The Mostar Diving Club

Allineando tutti gli strati sonori che Damian Katkhuda ed i suoi Mostar Diving Club mettono (con tatticismi aerei e molto propensi a lievitare) nel nuovo “Triumph Of Hope” viene fuori un mondo accogliente e confidenziale, una lieve densità di conoscenze, intimità e fissazioni che sembrano prendere il sopravvento ogni volta che una traccia prende il posto dell’altra nell’ascolto; la linea stilistica è sempre la stessa, un tenue e timido folk-pop che dice a chiare lettere che le giornate – anche le più fosche – sono stupende e da prendere per quello che sono, un piacere spalmato su dodici brani che sembrano il catechismo alternativo dell’ottimismo ombroso.

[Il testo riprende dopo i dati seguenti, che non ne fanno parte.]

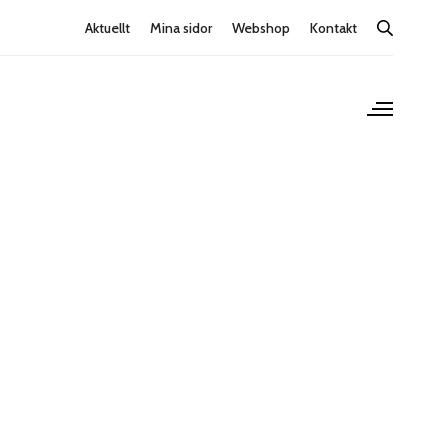
Aktuellt
Mina sidor
Webshop
Kontakt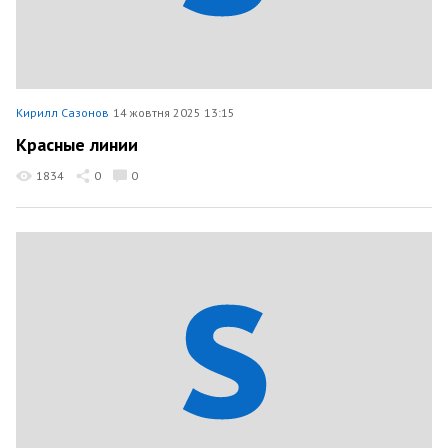
Кирилл Сазонов
14 жовтня 2025 13:15
Красные линии
1834
0
0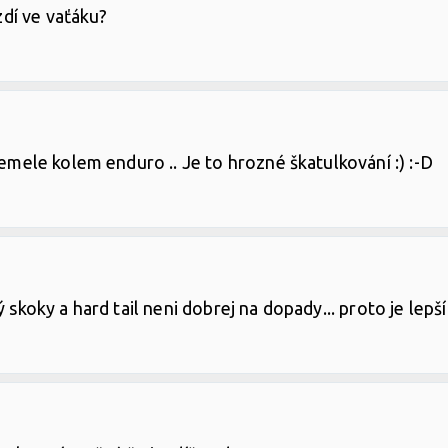
ezdí ve vaťáku?
semele kolem enduro .. Je to hrozné škatulkování :) :-D
 skoky a hard tail neni dobrej na dopady... proto je lepší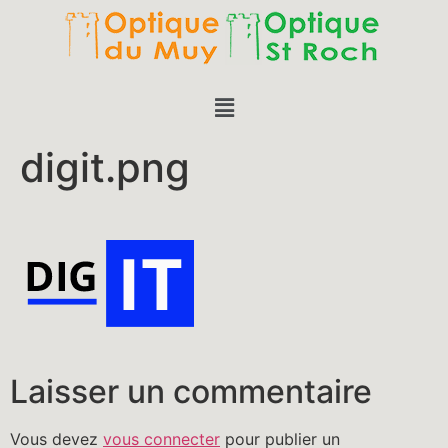
digit.png
Laisser un commentaire
Vous devez
vous connecter
pour publier un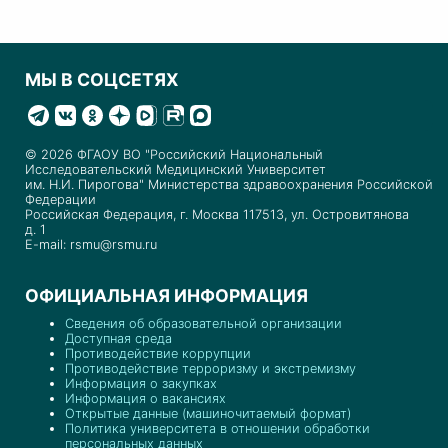
МЫ В СОЦСЕТЯХ
© 2026 ФГАОУ ВО "Российский Национальный
Исследовательский Медицинский Университет
им. Н.И. Пирогова" Министерства здравоохранения Российской
Федерации
Российская Федерация, г. Москва 117513, ул. Островитянова
д. 1
E-mail: rsmu@rsmu.ru
ОФИЦИАЛЬНАЯ ИНФОРМАЦИЯ
Сведения об образовательной организации
Доступная среда
Противодействие коррупции
Противодействие терроризму и экстремизму
Информация о закупках
Информация о вакансиях
Открытые данные (машиночитаемый формат)
Политика университета в отношении обработки
персональных данных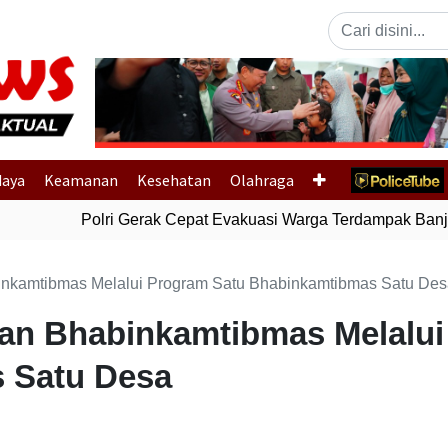
Previous
daya
Keamanan
Kesehatan
Olahraga
Polri Gerak Cepat Evakuasi Warga Terdampak Banjir 
binkamtibmas Melalui Program Satu Bhabinkamtibmas Satu De
ran Bhabinkamtibmas Melalu
 Satu Desa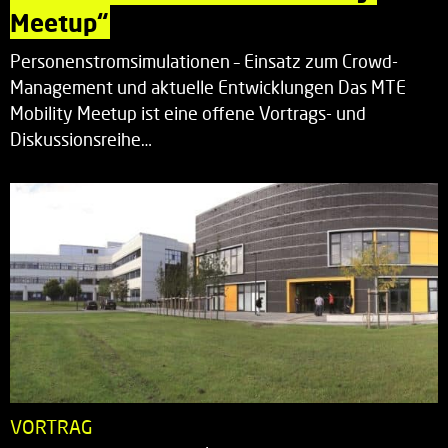
Meetup“
Personenstromsimulationen – Einsatz zum Crowd-
Management und aktuelle Entwicklungen Das MTE
Mobility Meetup ist eine offene Vortrags- und
Diskussionsreihe…
VORTRAG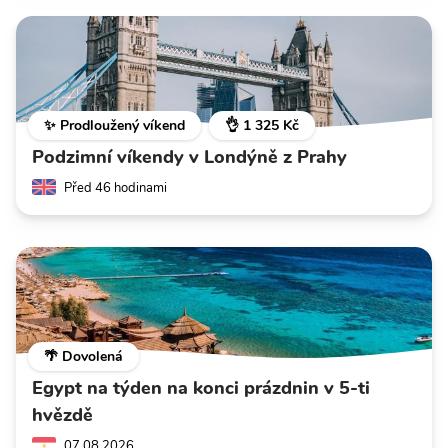
✨ Prodloužený víkend
👌 1 325 Kč
Podzimní víkendy v Londýně z Prahy
Před 46 hodinami
🌴 Dovolená
Egypt na týden na konci prázdnin v 5-ti
hvězdě
07.08.2026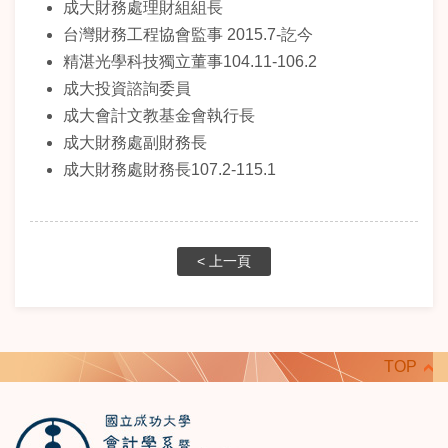
成大財務處理財組組長
台灣財務工程協會監事 2015.7-訖今
精湛光學科技獨立董事104.11-106.2
成大投資諮詢委員
成大會計文教基金會執行長
成大財務處副財務長
成大財務處財務長
107.2-115.1
< 上一頁
TOP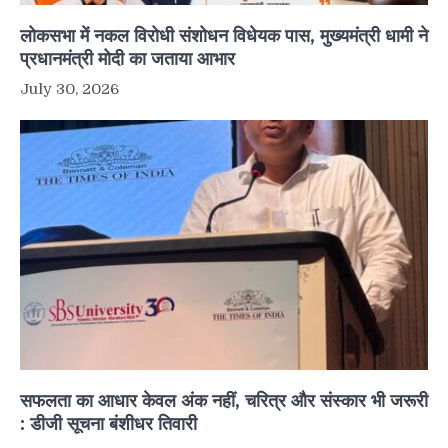
लोकसभा में नकल विरोधी संशोधन विधेयक पास, मुख्यमंत्री धामी ने
प्रधानमंत्री मोदी का जताया आभार
July 30, 2026
सफलता का आधार केवल अंक नहीं, चरित्र और संस्कार भी जरूरी
: डीजी सूचना बंशीधर तिवारी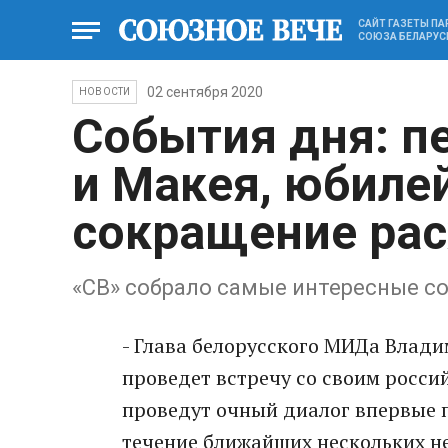
САЙТ ГАЗЕТЫ П
СОЮЗА БЕЛАРУС
02 сентября 2020
НОВОСТИ
События дня: п
и Макея, юбилей
сокращение рас
«СВ» собрало самые интересные со
- Глава белорусского МИДа Влади
проведет встречу со своим росси
проведут очный диалог впервые п
течение ближайших нескольких не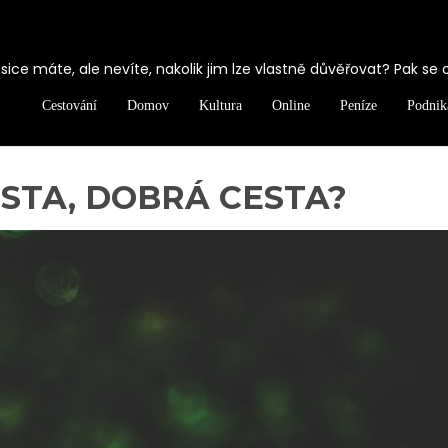
ice máte, ale nevíte, nakolik jim lze vlastně důvěřovat? Pak se 
Cestování
Domov
Kultura
Online
Peníze
Podnik
STA, DOBRÁ CESTA?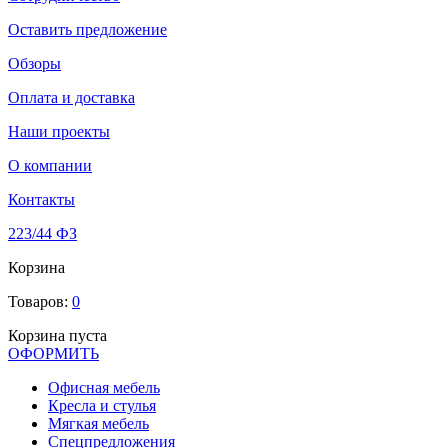
Оставить предложение
Обзоры
Оплата и доставка
Наши проекты
О компании
Контакты
223/44 ФЗ
Корзина
Товаров:
0
Корзина пуста
ОФОРМИТЬ
Офиcная мебель
Кресла и стулья
Мягкая мебель
Спецпредложения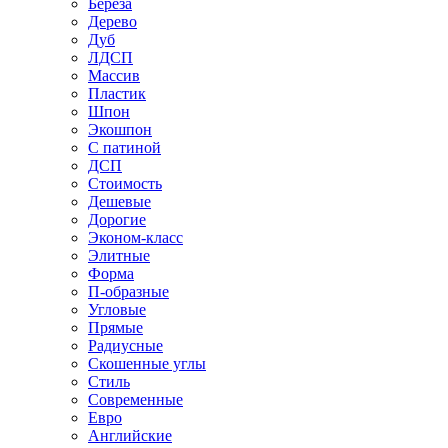
Береза
Дерево
Дуб
ЛДСП
Массив
Пластик
Шпон
Экошпон
С патиной
ДСП
Стоимость
Дешевые
Дорогие
Эконом-класс
Элитные
Форма
П-образные
Угловые
Прямые
Радиусные
Скошенные углы
Стиль
Современные
Евро
Английские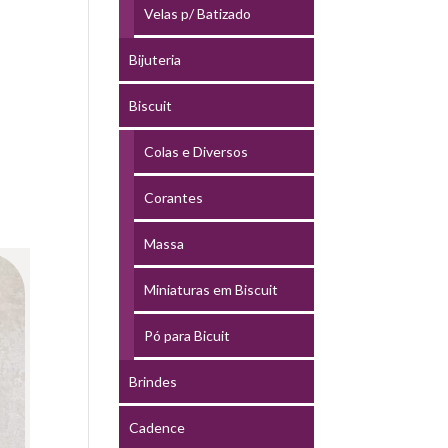
Velas p/ Batizado
Bijuteria
Biscuit
Colas e Diversos
Corantes
Massa
Miniaturas em Biscuit
Pó para Bicuit
Brindes
Cadence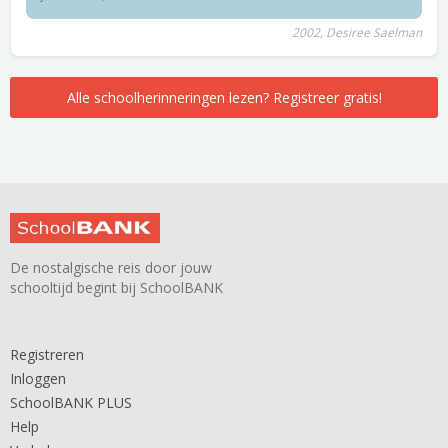
2002, Desiree Saelman
Alle schoolherinneringen lezen? Registreer gratis!
De nostalgische reis door jouw
schooltijd begint bij SchoolBANK
Registreren
Inloggen
SchoolBANK PLUS
Help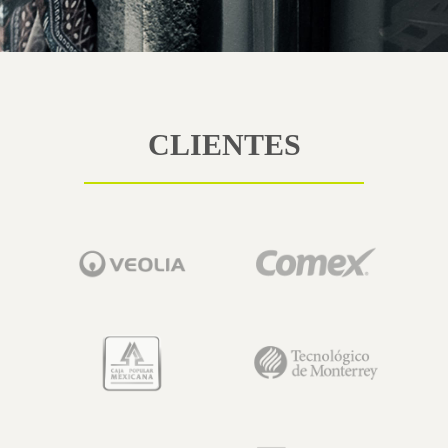
CLIENTES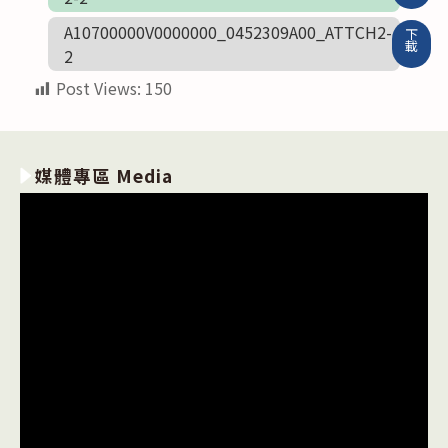
A10700000V0000000_0452309A00_ATTCH2-
下
載
2
Post Views:
150
媒體專區 Media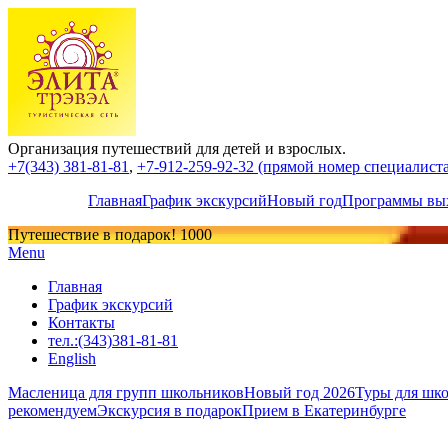
Организация путешествий для детей и взрослых.
+7(343) 381-81-81
,
+7-912-259-92-32 (прямой номер специалиста,
Главная
График экскурсий
Новый год
Программы вых
Путешествие в подарок! 1000
Menu
Главная
График экскурсий
Контакты
тел.:(343)381-81-81
English
Масленица для групп школьников
Новый год 2026
Туры для шко
рекомендуем
Экскурсия в подарок
Прием в Екатеринбурге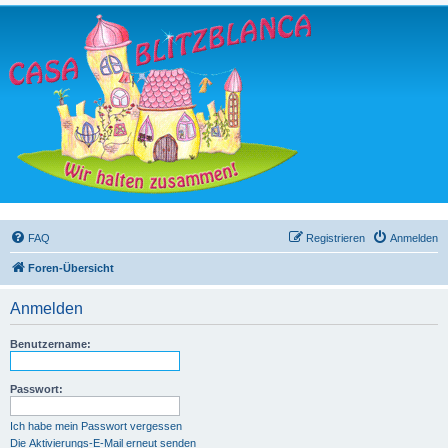
FAQ
Registrieren
Anmelden
Foren-Übersicht
Anmelden
Benutzername:
Passwort:
Ich habe mein Passwort vergessen
Die Aktivierungs-E-Mail erneut senden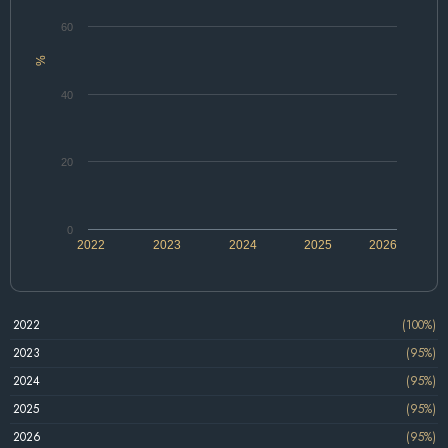
60
%
40
20
0
2022
2023
2024
2025
2026
2022
(100%)
2023
(95%)
2024
(95%)
2025
(95%)
2026
(95%)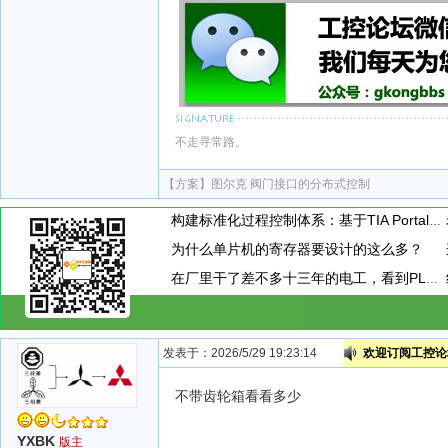
不走寻常路。
【方案】
图尔克 阀门接口的分布式控制
构建标准化过程控制体系：基于TIA Portal的PID闭环控制通用封装模板设计与应用
为什么单片机的寄存器要设计的这么多？
在厂里干了差不多十三年的电工，看到PLC模块上接了一个小玩意，这小玩意到底是干嘛用的呢？
发表于：2026/5/29 19:23:14
欢迎订阅工控论坛
不带齿轮箱看看多少
YXBK
版主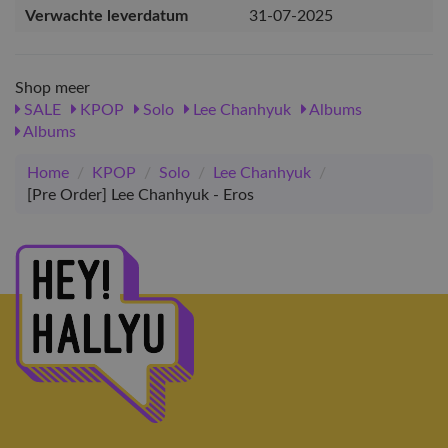
Verwachte leverdatum
31-07-2025
Shop meer
SALE
KPOP
Solo
Lee Chanhyuk
Albums
Albums
Home
/
KPOP
/
Solo
/
Lee Chanhyuk
/
[Pre Order] Lee Chanhyuk - Eros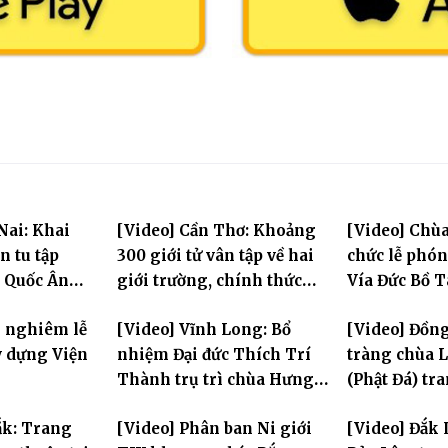
Nai: Khai
[Video] Cần Thơ: Khoảng
[Video] Chùa
 tu tập
300 giới tử vân tập về hai
chức lễ phó
a Quốc Ân
giới trường, chính thức
Vía Đức Bồ 
bước vào ngày đầu Đại giới
Âm
g nghiêm lễ
[Video] Vĩnh Long: Bổ
[Video] Đồn
đàn Bửu Lai PL.2570
y dựng Viện
nhiệm Đại đức Thích Trí
tràng chùa 
Thành trụ trì chùa Hưng
(Phật Đá) t
Huệ
Tưởng niệm 
ắk: Trang
[Video] Phân ban Ni giới
[Video] Đắk 
Hòa thượng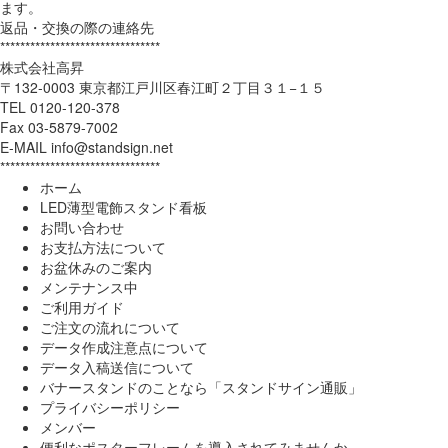
ます。
返品・交換の際の連絡先
********************************
株式会社高昇
〒132-0003 東京都江戸川区春江町２丁目３１−１５
TEL 0120-120-378
Fax 03-5879-7002
E-MAIL info@standsign.net
********************************
ホーム
LED薄型電飾スタンド看板
お問い合わせ
お支払方法について
お盆休みのご案内
メンテナンス中
ご利用ガイド
ご注文の流れについて
データ作成注意点について
データ入稿送信について
バナースタンドのことなら「スタンドサイン通販」
プライバシーポリシー
メンバー
便利なポスターフレームを導入されてみませんか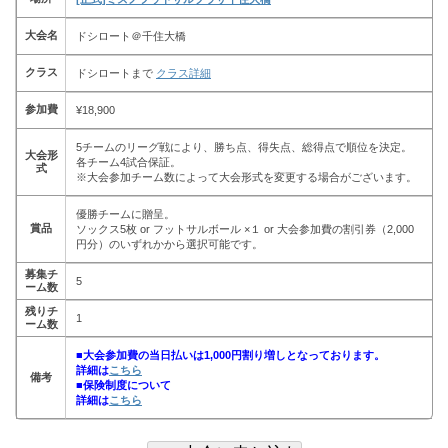
大会名
ドシロート＠千住大橋
クラス
ドシロートまで
クラス詳細
参加費
¥18,900
5チームのリーグ戦により、勝ち点、得失点、総得点で順位を決定。
大会形
各チーム4試合保証。
式
※大会参加チーム数によって大会形式を変更する場合がございます。
優勝チームに贈呈。
賞品
ソックス5枚 or フットサルボール ×１ or 大会参加費の割引券（2,000
円分）のいずれかから選択可能です。
募集チ
5
ーム数
残りチ
1
ーム数
■大会参加費の当日払いは1,000円割り増しとなっております。
詳細は
こちら
備考
■保険制度について
詳細は
こちら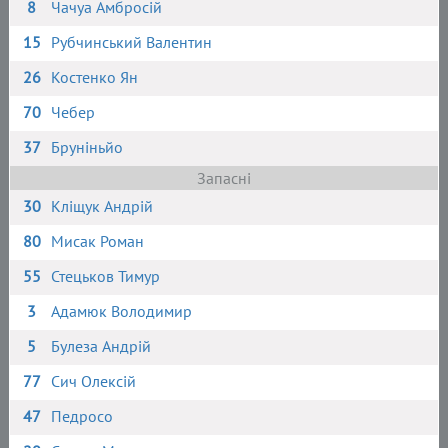
8
Чачуа Амбросій
15
Рубчинський Валентин
26
Костенко Ян
70
Чебер
37
Бруніньйо
Запасні
30
Кліщук Андрій
80
Мисак Роман
55
Стецьков Тимур
3
Адамюк Володимир
5
Булеза Андрій
77
Сич Олексій
47
Педросо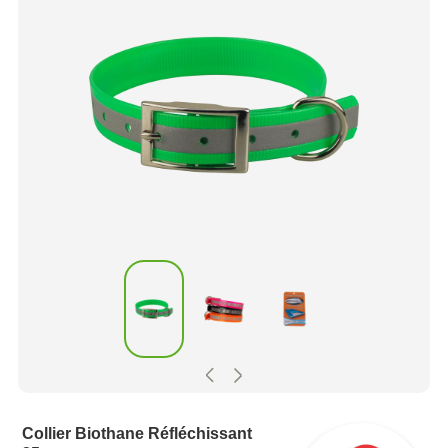
Collier Biothane Réfléchissant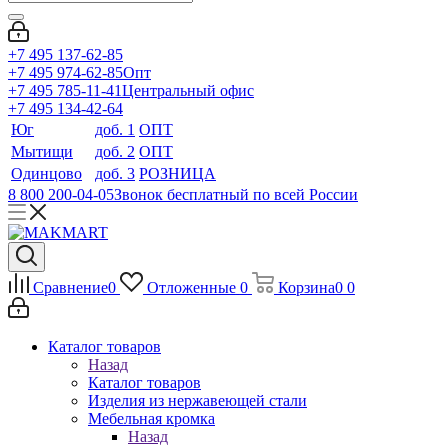
+7 495 137-62-85
+7 495 974-62-85
Опт
+7 495 785-11-41
Центральный офис
+7 495 134-42-64
Юг
доб. 1
ОПТ
Мытищи
доб. 2
ОПТ
Одинцово
доб. 3
РОЗНИЦА
8 800 200-04-05
Звонок бесплатный по всей России
Сравнение
0
Отложенные
0
Корзина
0
0
Каталог товаров
Назад
Каталог товаров
Изделия из нержавеющей стали
Мебельная кромка
Назад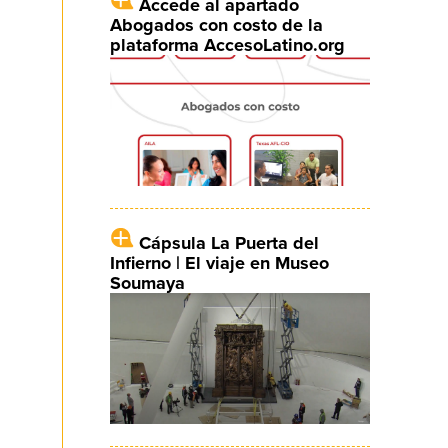
Accede al apartado
Abogados con costo de la
plataforma AccesoLatino.org
Cápsula La Puerta del
Infierno | El viaje en Museo
Soumaya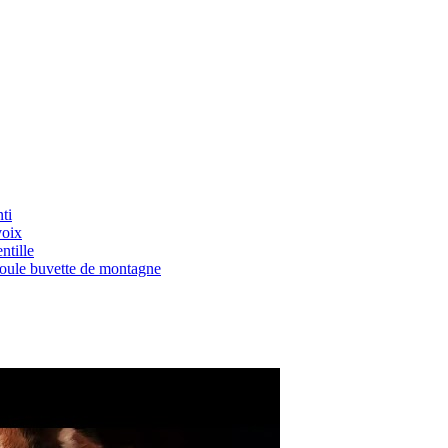
ti
voix
ntille
Boule buvette de montagne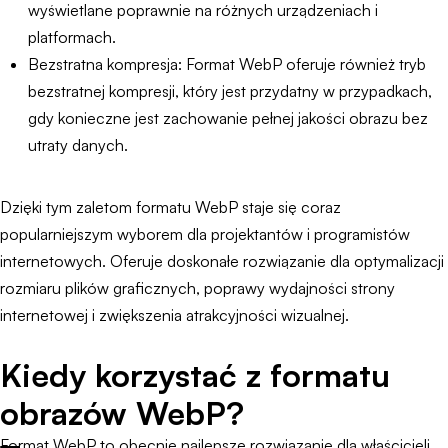
wyświetlane poprawnie na różnych urządzeniach i
platformach.
Bezstratna kompresja: Format WebP oferuje również tryb
bezstratnej kompresji, który jest przydatny w przypadkach,
gdy konieczne jest zachowanie pełnej jakości obrazu bez
utraty danych.
Dzięki tym zaletom formatu WebP staje się coraz
popularniejszym wyborem dla projektantów i programistów
internetowych. Oferuje doskonałe rozwiązanie dla optymalizacji
rozmiaru plików graficznych, poprawy wydajności strony
internetowej i zwiększenia atrakcyjności wizualnej.
Kiedy korzystać z formatu
obrazów WebP?
Format WebP to obecnie najlepsze rozwiązanie dla właścicieli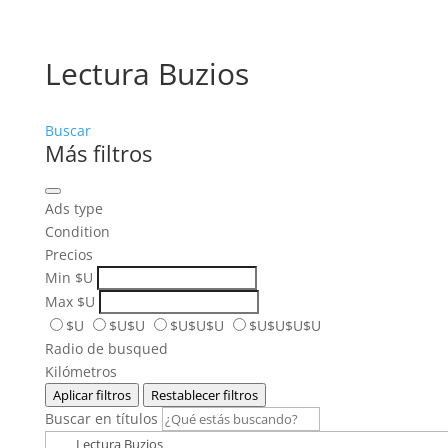
Lectura Buzios
Buscar
Más filtros
Ads type
Condition
Precios
Min
$U
Max
$U
$U
$U$U
$U$U$U
$U$U$U$U
Radio de busqued
Kilómetros
Aplicar filtros
Restablecer filtros
Buscar en títulos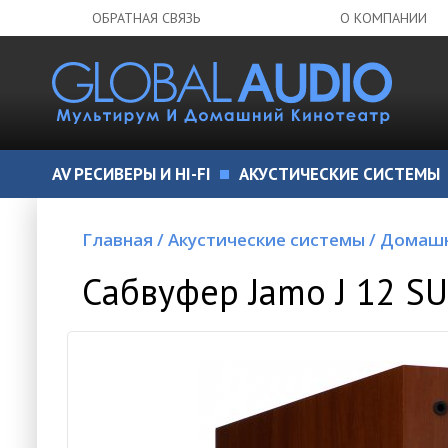
ОБРАТНАЯ СВЯЗЬ
О КОМПАНИИ
AV РЕСИВЕРЫ И HI-FI
АКУСТИЧЕСКИЕ СИСТЕМЫ
Главная
/
Акустические системы
/
Домашн
Сабвуфер Jamo J 12 SU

Malinconia e verve spassosa si alternano con un autocertificazione splendida, vecchie assonanze country “Circle of fools” si incontrano con stati d’animo pensierosi “Train of roses”, un sogno cristallino di west “Little black heart” si infrange nel liquido temporale di una bella “Echoes”, un pellegrinaggio quasi in punta di piedi alle fonti del cantautorato americano sixsteen, e che lui, questo artista di origine slave ma londinese oramai a tutti gli effetti, ne persegue non solo le orme, ma insieme alla band ne ricolora e rinfresca i contenuti come nello spensierato caracollare di “Broken and borrowed”, regno di banjo e Donovan che si capacita senza mai scalmanarsi, mai agitarsi in più del dovuto.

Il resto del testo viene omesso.